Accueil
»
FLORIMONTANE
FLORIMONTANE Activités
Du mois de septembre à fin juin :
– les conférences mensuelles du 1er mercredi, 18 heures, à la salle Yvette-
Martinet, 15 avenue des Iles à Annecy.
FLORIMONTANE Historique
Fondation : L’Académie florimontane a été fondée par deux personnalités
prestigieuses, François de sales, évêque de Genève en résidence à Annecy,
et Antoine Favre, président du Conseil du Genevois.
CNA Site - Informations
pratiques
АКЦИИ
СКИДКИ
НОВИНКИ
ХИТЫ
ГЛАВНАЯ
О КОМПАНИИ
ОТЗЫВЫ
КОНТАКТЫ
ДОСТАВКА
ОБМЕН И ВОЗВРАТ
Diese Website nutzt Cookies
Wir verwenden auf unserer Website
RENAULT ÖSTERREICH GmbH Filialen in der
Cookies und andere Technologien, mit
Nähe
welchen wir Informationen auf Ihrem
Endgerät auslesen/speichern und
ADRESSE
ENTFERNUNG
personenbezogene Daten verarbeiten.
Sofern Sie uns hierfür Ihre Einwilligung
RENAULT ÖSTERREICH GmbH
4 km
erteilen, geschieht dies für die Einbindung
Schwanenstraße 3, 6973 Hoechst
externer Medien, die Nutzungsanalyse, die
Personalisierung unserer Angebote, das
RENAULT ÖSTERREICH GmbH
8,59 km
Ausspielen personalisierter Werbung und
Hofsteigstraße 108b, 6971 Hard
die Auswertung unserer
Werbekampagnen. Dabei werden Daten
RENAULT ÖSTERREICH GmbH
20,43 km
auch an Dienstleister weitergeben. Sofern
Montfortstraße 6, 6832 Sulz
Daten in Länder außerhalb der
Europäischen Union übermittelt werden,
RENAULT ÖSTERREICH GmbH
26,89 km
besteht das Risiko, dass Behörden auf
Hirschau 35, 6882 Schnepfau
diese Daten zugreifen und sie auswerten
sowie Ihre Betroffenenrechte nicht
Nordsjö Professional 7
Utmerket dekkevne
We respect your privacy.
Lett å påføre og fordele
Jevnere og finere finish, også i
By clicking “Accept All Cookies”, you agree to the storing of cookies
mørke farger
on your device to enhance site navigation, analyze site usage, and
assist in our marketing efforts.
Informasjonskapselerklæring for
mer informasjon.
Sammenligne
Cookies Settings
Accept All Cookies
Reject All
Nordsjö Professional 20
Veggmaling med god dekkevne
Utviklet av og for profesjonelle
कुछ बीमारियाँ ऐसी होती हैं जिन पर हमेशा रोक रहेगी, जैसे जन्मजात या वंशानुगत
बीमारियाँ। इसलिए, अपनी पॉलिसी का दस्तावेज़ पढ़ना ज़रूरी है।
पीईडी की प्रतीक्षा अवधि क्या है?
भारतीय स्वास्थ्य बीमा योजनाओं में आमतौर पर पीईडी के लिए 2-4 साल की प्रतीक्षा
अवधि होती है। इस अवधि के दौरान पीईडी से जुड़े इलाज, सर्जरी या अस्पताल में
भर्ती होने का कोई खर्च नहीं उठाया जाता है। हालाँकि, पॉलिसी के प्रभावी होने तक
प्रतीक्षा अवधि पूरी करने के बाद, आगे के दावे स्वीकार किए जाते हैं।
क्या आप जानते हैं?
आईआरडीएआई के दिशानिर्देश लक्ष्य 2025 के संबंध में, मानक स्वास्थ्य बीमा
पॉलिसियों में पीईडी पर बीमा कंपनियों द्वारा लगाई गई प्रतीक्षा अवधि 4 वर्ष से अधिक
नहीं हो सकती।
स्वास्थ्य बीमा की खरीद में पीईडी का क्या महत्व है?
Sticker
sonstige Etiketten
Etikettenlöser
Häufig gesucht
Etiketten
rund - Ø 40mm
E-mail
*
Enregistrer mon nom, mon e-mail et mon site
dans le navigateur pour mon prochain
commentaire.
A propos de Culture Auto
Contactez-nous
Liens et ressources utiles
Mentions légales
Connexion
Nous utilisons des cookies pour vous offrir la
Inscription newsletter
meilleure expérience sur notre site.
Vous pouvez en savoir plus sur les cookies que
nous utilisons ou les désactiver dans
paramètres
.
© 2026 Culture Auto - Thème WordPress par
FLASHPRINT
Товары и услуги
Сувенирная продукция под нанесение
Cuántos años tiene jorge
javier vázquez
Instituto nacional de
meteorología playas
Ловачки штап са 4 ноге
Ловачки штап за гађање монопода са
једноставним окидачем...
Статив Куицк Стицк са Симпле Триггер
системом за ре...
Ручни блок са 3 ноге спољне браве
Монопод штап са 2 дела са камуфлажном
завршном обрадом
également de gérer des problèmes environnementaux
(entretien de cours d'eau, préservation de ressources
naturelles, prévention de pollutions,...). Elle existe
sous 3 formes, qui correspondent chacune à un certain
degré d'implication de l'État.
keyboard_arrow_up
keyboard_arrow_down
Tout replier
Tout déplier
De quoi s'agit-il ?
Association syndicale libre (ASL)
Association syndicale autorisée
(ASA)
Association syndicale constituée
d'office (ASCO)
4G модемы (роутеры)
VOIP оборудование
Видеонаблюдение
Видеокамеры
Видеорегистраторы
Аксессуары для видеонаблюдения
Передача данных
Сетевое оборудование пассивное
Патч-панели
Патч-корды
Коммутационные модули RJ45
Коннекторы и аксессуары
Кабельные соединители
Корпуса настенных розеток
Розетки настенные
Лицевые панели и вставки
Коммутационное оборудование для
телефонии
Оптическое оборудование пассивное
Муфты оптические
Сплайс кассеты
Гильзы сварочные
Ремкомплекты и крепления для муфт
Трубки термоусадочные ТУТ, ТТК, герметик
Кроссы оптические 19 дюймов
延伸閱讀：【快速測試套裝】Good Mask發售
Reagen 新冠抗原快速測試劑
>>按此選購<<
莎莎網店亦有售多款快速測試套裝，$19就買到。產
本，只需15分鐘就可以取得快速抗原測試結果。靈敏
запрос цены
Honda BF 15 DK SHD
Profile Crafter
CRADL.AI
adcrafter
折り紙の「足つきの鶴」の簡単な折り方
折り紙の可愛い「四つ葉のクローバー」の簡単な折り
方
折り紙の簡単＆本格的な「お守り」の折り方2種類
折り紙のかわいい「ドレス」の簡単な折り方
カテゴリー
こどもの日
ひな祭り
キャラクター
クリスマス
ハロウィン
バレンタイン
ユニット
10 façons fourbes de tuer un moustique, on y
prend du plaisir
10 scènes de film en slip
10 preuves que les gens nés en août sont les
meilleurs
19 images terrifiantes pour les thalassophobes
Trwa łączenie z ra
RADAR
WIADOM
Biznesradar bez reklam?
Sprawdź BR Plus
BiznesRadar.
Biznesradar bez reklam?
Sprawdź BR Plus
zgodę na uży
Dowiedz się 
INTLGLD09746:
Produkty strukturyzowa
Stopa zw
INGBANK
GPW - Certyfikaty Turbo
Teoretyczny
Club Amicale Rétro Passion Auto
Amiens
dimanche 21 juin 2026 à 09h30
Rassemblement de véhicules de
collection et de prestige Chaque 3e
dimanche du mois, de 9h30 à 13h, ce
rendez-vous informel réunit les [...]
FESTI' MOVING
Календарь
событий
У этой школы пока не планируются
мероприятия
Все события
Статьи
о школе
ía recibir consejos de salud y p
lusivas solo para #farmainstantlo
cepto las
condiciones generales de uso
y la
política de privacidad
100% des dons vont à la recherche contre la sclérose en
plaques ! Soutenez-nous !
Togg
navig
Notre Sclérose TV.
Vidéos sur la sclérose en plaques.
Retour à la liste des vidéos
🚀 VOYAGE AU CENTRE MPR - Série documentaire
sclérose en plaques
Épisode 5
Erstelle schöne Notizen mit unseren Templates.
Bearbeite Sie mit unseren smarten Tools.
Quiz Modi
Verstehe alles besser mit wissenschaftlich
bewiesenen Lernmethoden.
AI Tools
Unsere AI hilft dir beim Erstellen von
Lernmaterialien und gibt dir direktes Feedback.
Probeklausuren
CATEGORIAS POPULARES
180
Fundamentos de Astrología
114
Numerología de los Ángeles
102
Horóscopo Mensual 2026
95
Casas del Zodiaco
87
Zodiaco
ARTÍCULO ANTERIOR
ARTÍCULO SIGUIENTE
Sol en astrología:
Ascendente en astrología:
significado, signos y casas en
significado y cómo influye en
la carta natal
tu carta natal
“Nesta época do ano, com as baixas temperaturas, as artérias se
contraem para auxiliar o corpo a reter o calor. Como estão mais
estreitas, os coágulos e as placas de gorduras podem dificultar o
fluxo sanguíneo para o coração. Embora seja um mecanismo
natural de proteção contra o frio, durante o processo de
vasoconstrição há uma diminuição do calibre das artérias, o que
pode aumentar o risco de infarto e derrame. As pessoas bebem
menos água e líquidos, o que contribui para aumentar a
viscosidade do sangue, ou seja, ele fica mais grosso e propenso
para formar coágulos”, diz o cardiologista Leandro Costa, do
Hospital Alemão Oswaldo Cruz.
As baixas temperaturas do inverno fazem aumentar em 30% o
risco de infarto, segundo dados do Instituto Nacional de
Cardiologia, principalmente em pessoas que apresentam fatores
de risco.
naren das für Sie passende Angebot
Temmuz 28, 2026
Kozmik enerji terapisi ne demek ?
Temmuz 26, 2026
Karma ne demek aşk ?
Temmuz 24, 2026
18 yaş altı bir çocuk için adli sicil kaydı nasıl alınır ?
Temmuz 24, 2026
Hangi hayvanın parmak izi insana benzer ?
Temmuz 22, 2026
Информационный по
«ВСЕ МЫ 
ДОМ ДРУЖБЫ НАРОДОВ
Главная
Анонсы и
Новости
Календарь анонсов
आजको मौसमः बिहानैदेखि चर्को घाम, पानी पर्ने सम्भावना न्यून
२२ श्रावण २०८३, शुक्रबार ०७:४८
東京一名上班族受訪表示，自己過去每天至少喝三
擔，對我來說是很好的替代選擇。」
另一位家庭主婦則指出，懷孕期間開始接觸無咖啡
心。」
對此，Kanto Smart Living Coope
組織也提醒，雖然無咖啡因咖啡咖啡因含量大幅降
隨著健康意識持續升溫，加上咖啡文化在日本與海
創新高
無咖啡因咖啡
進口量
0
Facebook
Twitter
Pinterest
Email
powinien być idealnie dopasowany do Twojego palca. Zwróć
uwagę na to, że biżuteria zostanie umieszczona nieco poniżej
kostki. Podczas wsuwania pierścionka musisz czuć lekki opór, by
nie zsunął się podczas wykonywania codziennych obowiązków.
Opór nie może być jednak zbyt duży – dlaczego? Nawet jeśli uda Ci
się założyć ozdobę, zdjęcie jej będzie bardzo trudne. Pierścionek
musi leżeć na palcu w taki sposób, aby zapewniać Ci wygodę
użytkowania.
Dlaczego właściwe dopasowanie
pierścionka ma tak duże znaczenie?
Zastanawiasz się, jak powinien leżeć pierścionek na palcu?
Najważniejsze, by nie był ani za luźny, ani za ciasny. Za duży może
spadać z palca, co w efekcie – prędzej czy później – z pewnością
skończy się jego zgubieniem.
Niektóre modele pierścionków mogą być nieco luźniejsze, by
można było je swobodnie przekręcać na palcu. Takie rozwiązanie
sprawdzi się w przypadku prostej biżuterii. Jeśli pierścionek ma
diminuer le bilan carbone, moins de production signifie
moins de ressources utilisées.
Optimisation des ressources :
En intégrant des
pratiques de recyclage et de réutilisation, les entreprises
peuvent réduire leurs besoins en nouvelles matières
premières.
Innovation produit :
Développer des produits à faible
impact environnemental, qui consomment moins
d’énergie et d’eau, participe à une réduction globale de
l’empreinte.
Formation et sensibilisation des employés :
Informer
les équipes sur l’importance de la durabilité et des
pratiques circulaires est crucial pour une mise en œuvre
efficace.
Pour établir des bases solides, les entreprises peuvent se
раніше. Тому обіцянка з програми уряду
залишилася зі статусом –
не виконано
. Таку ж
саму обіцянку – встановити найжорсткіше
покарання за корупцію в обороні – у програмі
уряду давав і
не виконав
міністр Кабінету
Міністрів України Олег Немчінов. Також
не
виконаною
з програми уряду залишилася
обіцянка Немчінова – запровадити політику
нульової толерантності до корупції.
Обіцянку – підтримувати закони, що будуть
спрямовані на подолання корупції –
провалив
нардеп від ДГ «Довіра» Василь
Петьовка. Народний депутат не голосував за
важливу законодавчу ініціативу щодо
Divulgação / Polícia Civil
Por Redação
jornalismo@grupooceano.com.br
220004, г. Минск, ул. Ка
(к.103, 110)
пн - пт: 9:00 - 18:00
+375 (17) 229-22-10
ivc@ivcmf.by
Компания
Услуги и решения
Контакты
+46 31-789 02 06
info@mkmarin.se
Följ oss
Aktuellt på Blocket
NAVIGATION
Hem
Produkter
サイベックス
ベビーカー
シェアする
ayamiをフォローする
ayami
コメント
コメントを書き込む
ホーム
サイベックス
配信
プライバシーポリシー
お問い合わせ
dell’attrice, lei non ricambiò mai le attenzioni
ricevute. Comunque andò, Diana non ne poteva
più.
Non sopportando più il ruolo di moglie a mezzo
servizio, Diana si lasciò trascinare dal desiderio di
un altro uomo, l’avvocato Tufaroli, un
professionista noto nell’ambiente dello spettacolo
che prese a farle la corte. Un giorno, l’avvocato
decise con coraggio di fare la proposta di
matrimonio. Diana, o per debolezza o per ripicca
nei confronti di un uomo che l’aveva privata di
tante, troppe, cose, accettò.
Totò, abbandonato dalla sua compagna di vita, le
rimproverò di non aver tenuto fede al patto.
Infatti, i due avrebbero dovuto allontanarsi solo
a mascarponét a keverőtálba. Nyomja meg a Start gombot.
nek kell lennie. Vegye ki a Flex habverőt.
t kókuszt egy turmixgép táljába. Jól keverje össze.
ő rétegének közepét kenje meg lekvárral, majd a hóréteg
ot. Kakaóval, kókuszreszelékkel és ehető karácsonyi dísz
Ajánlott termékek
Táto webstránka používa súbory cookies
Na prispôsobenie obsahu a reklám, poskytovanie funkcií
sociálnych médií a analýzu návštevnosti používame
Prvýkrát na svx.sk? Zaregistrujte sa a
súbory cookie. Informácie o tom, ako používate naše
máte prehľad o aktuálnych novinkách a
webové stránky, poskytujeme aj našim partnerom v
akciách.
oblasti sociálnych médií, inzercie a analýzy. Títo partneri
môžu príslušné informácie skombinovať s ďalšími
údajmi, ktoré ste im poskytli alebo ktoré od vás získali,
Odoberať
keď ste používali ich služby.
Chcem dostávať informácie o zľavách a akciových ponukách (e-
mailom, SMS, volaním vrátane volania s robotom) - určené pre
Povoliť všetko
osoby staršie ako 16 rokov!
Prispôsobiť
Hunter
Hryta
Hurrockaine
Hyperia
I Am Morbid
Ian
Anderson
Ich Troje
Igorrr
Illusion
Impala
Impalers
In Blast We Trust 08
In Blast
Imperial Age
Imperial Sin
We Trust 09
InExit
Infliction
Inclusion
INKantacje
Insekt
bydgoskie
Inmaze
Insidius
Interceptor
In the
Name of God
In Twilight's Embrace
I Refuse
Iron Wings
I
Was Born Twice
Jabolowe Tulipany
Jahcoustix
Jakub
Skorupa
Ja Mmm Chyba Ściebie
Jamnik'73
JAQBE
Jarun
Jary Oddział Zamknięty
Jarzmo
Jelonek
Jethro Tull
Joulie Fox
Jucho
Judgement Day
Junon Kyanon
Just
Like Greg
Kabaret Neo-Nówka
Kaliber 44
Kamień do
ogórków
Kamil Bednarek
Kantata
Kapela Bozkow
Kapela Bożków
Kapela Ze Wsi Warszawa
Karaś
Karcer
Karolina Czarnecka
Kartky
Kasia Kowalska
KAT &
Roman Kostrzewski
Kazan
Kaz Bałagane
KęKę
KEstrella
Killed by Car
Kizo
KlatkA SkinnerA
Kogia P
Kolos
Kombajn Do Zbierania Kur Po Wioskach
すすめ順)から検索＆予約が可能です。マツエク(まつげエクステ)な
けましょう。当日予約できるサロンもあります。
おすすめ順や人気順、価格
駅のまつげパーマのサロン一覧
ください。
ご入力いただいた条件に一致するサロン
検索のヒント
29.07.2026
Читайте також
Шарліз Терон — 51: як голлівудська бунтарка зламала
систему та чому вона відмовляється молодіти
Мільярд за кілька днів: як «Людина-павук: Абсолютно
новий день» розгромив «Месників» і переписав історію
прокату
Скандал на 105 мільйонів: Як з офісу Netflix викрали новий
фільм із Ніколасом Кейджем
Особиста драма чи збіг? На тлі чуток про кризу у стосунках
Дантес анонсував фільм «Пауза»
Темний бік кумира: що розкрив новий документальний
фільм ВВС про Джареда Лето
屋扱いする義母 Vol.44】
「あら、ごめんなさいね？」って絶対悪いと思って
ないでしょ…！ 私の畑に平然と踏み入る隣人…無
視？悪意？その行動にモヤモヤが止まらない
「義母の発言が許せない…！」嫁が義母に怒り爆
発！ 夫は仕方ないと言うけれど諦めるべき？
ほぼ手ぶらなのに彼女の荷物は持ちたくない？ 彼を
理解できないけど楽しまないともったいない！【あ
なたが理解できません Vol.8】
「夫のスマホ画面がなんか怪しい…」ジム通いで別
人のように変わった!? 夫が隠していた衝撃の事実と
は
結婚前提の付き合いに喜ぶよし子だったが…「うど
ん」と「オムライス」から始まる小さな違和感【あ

To do:
Could you transcribe the entries above word for word, from the line with "Najważniejsze, by nie" down to the line with "Por Redação", keeping both?

Task output:
Najważniejsze, by nie był ani za luźny, ani za ciasny. Za duży może
spadać z palca, co w efekcie – prędzej czy później – z pewnością
skończy się jego zgubieniem.
Niektóre modele pierścionków mogą być nieco luźniejsze, by
można było je swobodnie przekręcać na palcu. Takie rozwiązanie
sprawdzi się w przypadku prostej biżuterii. Jeśli pierścionek ma
diminuer le bilan carbone, moins de production signifie
moins de ressources utilisées.
Optimisation des ressources :
En intégrant des
pratiques de recyclage et de réutilisation, les entreprises
peuvent réduire leurs besoins en nouvelles matières
premières.
Innovation produit :
Développer des produits à faible
impact environnemental, qui consomment moins
d’énergie et d’eau, participe à une réduction globale de
l’empreinte.
Formation et sensibilisation des employés :
Informer
les équipes sur l’importance de la durabilité et des
pratiques circulaires est crucial pour une mise en œuvre
efficace.
Pour établir des bases solides, les entreprises peuvent se
раніше. Тому обіцянка з програми уряду
залишилася зі статусом –
не виконано
. Таку ж
саму обіцянку – встановити найжорсткіше
покарання за корупцію в обороні – у програмі
уряду давав і
не виконав
міністр Кабінету
Міністрів України Олег Немчінов. Також
не
виконаною
з програми уряду залишилася
обіцянка Немчінова – запровадити політику
нульової толерантності до корупції.
Обіцянку – підтримувати закони, що будуть
спрямовані на подолання корупції –
провалив
нардеп від ДГ «Довіра» Василь
Петьовка. Народний депутат не голосував за
важливу законодавчу ініціативу щодо
Divulgação / Polícia Civil
Por Redação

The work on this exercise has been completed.